Сверху на ней был естественно-зелёного цвета топик. Я посмотрел на её грудь. Проклятье! Этот взгляд, конечно, тут же вернулся наверх, во-первых, потому, что так надо, а во-вторых, её зелёные глаза и лицо тоже были очень красивыми. Говорят, не нужно описывать простые вещи сложными словами. Передо мной просто была восхитительная девушка, совершенная. Бывают у природы шедевры, вот он. В таких случаях не бывает изъянов. Противного голоса. Или некрасивой груди. В ней всё было идеально, я уверен в этом.
- Здравствуйте! – звонко произнесла она, расплывшись в улыбке. – Вы, наверное, Егор?
- Точно, здравствуйте! – так же весело заголосил я. Захотелось сорвать с себя эти глупые очки или провалиться под землю! Господи, что я за идиот?!
- Проходите, пожалуйста! – она поставила лейку и скользнула ко мне, протягивая руку. – Я Мила!
- Очень приятно, – говорю, прикасаясь к её ладони. Чуть повыше груди, как раз у верхней границы топика, у Милы прикреплён оранжевый значок с её именем. В шести миллиардах подобных случаев это выглядело бы глупо, учитывая её возраст и остальное, но на ней этот значок казался бесконечно забавным и милым. Я поражаюсь, какие странные вещи начинаешь ставить человеку в плюсы, если тебе нравится его внешность.

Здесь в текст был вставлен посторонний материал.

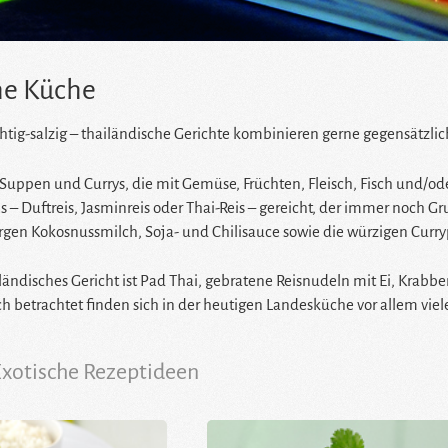
he Küche
chtig-salzig – thailändische Gerichte kombinieren gerne gegensätzl
m Suppen und Currys, die mit Gemüse, Früchten, Fleisch, Fisch und/o
 – Duftreis, Jasminreis oder Thai-Reis – gereicht, der immer noch Gr
gen Kokosnussmilch, Soja- und Chilisauce sowie die würzigen Currypas
ailändisches Gericht ist Pad Thai, gebratene Reisnudeln mit Ei, Krabbe
ch betrachtet finden sich in der heutigen Landesküche vor allem viel
xotische Rezeptideen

Её движения были плавны и грациозны. Голос мягкий и цепляющий. Бывают такие люди, на внешность которых смотришь и думаешь, что они с другой, более совершенной планеты. Интересно, насколько жизнь отличается от среднестатистической, когда у тебя такое тело?
Мила усадила меня на стул возле своего стола. Она, похоже, была секретаршей, или что-то в этом роде. Глаза у неё были, как я уже сказал, большие, зелёные и красивые. А волосы прямые, каштановые, с лёгким серебряным отливом. Надо ли говорить про черты лица, это не описать. Самое убийственное сочетание – сучки и ангела одновременно. Она всё это знает, а оттого ещё сильней.
- Алексей Вас ждал, к сожалению, Вы немного опоздали и сейчас он разговаривает по Скайпу с Европой. Вас не затруднит побыть в моём обществе десять минут?
«Вы смеётесь?!» – хотелось мне воскликнуть ей, но нельзя проявлять остроумие. Не сейчас.
- Я налью вам чаю пока. Очень вкусный земляничный с мятой есть у нас. Секунду!
Она направилась к шкафу за чаем, давая мне десять свободных секунд полюбоваться ею. Вскоре чашка и правда очень вкусного чая оказалась передо мной. Мила, конечно, понимала, что я уже сражён наповал, но останавливаться на достигнутом не собиралась.
- А ещё я Вам подарю подарок!
- Правда? – опешил я.
- Не беспокойтесь, он очень простой и милый, просто так дарим. Не имеет значения, придёте ли Вы ещё раз к нам или нет! – вот так просто «придёте ли Вы ещё раз к нам». Никаких «присоединитесь ли Вы к нам» или «сделаете ли Вы взнос». И смотрит на меня невинно, но с огоньком. Как же она взгляд держит, а, чертовка! Знает свою силу. Поэтому она и здесь, никаких иллюзий на этот счёт я не питаю.
Достав что-то из ящика своего стола, она направилась ко мне. Я ожидал чего угодно, но только не такого. Подойдя совсем близко, она одной ногой протиснулась мимо моих коленок, даже лёгким усилием разведя их в стороны. Таким образом, моя правая нога оказалась прямо под её юбкой, она могла бы сесть на неё верхом, при желании. Но такое желание, похоже, было только у меня, иначе бы я подумал, что оказался в каком-то идеальном мире, где жизнь — это порнофильм.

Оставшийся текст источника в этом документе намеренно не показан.